● **Data extracted from a collection**
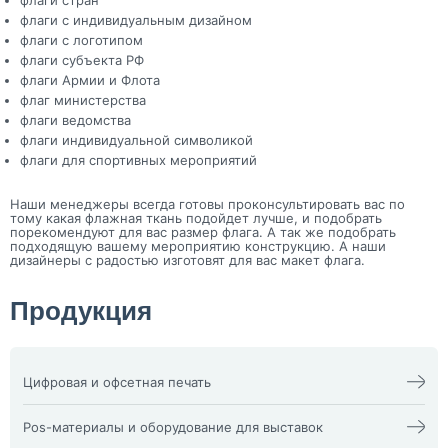
флаги с индивидуальным дизайном
флаги с логотипом
флаги субъекта РФ
флаги Армии и Флота
флаг министерства
флаги ведомства
флаги индивидуальной символикой
флаги для спортивных мероприятий
Наши менеджеры всегда готовы проконсультировать вас по
тому какая флажная ткань подойдет лучше, и подобрать
порекомендуют для вас размер флага. А так же подобрать
подходящую вашему мероприятию конструкцию. А наши
дизайнеры с радостью изготовят для вас макет флага.
Продукция
Цифровая и офсетная печать
Календари
Офсетная печать
Визитки
Пакеты
Pos-материалы и оборудование для выставок
Конверты
Папка фолдер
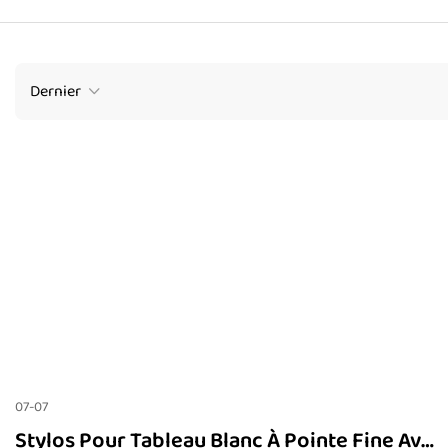
Dernier
07-07
Stylos Pour Tableau Blanc À Pointe Fine Avec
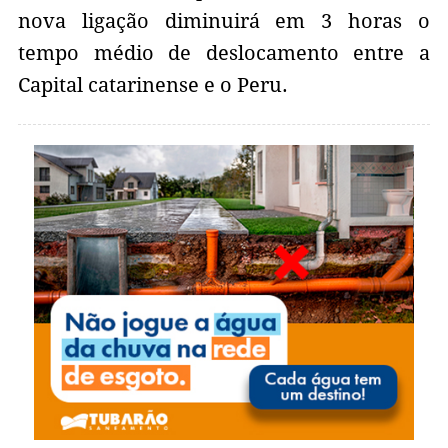
nova ligação diminuirá em 3 horas o
tempo médio de deslocamento entre a
Capital catarinense e o Peru.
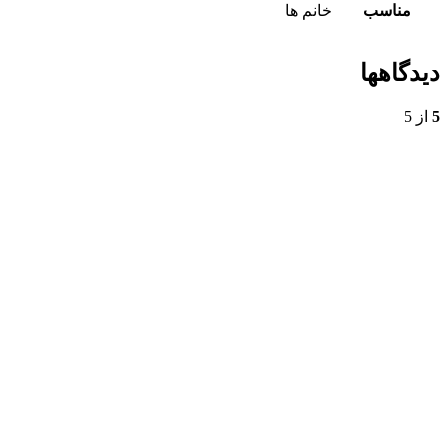
مناسب
خانم ها
دیدگاهها
5
از 5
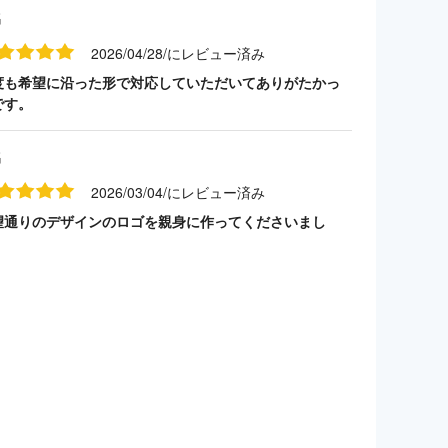
名
2026/04/28/にレビュー済み
度も希望に沿った形で対応していただいてありがたかっ
です。
名
2026/03/04/にレビュー済み
望通りのデザインのロゴを親身に作ってくださいまし
。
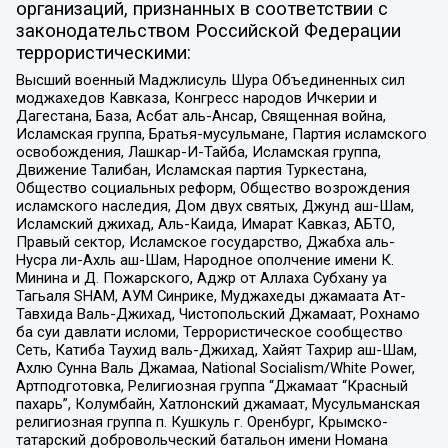
организаций, признанных в соответствии с
законодательством Российской Федерации
террористическими:
Высший военный Маджлисуль Шура Объединенных сил
моджахедов Кавказа, Конгресс народов Ичкерии и
Дагестана, База, Асбат аль-Ансар, Священная война,
Исламская группа, Братья-мусульмане, Партия исламского
освобождения, Лашкар-И-Тайба, Исламская группа,
Движение Талибан, Исламская партия Туркестана,
Общество социальных реформ, Общество возрождения
исламского наследия, Дом двух святых, Джунд аш-Шам,
Исламский джихад, Аль-Каида, Имарат Кавказ, АБТО,
Правый сектор, Исламское государство, Джабха аль-
Нусра ли-Ахль аш-Шам, Народное ополчение имени К.
Минина и Д. Пожарского, Аджр от Аллаха Субхану уа
Тагьаля SHAM, АУМ Синрике, Муджахеды джамаата Ат-
Тавхида Валь-Джихад, Чистопольский Джамаат, Рохнамо
ба суи давлати исломи, Террористическое сообщество
Сеть, Катиба Таухид валь-Джихад, Хайят Тахрир аш-Шам,
Ахлю Сунна Валь Джамаа, National Socialism/White Power,
Артподготовка, Религиозная группа “Джамаат “Красный
пахарь”, Колумбайн, Хатлонский джамаат, Мусульманская
религиозная группа п. Кушкуль г. Оренбург, Крымско-
татарский добровольческий батальон имени Номана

● **What is needed**
Output the data above exactly, excluding images.

● **Response to this exercise**
флаги с индивидуальным дизайном
флаги с логотипом
флаги субъекта РФ
флаги Армии и Флота
флаг министерства
флаги ведомства
флаги индивидуальной символикой
флаги для спортивных мероприятий
Наши менеджеры всегда готовы проконсультировать вас по
тому какая флажная ткань подойдет лучше, и подобрать
порекомендуют для вас размер флага. А так же подобрать
подходящую вашему мероприятию конструкцию. А наши
дизайнеры с радостью изготовят для вас макет флага.
Продукция
Цифровая и офсетная печать
Календари
Офсетная печать
Визитки
Пакеты
Pos-материалы и оборудование для выставок
Конверты
Папка фолдер
Dernier
07-07
Stylos Pour Tableau Blanc À Pointe Fine Avec
nova ligação diminuirá em 3 horas o
tempo médio de deslocamento entre a
Capital catarinense e o Peru.
مناسب
خانم ها
دیدگاهها
5
از 5
名
2026/04/28/にレビュー済み
度も希望に沿った形で対応していただいてありがたかっ
です。
名
2026/03/04/にレビュー済み
望通りのデザインのロゴを親身に作ってくださいまし
。
организаций, признанных в соответствии с
законодательством Российской Федерации
террористическими:
Высший военный Маджлисуль Шура Объединенных сил
моджахедов Кавказа, Конгресс народов Ичкерии и
Дагестана, База, Асбат аль-Ансар, Священная война,
Исламская группа, Братья-мусульмане, Партия исламского
освобождения, Лашкар-И-Тайба, Исламская группа,
Движение Талибан, Исламская партия Туркестана,
Общество социальных реформ, Общество возрождения
исламского наследия, Дом двух святых, Джунд аш-Шам,
Исламский джихад, Аль-Каида, Имарат Кавказ, АБТО,
Правый сектор, Исламское государство, Джабха аль-
Нусра ли-Ахль аш-Шам, Народное ополчение имени К.
Минина и Д. Пожарского, Аджр от Аллаха Субхану уа
Тагьаля SHAM, АУМ Синрике, Муджахеды джамаата Ат-
Тавхида Валь-Джихад, Чистопольский Джамаат, Рохнамо
ба суи давлати исломи, Террористическое сообщество
Сеть, Катиба Таухид валь-Джихад, Хайят Тахрир аш-Шам,
Ахлю Сунна Валь Джамаа, National Socialism/White Power,
Артподготовка, Религиозная группа “Джамаат “Красный
пахарь”, Колумбайн, Хатлонский джамаат, Мусульманская
религиозная группа п. Кушкуль г. Оренбург, Крымско-
татарский добровольческий батальон имени Номана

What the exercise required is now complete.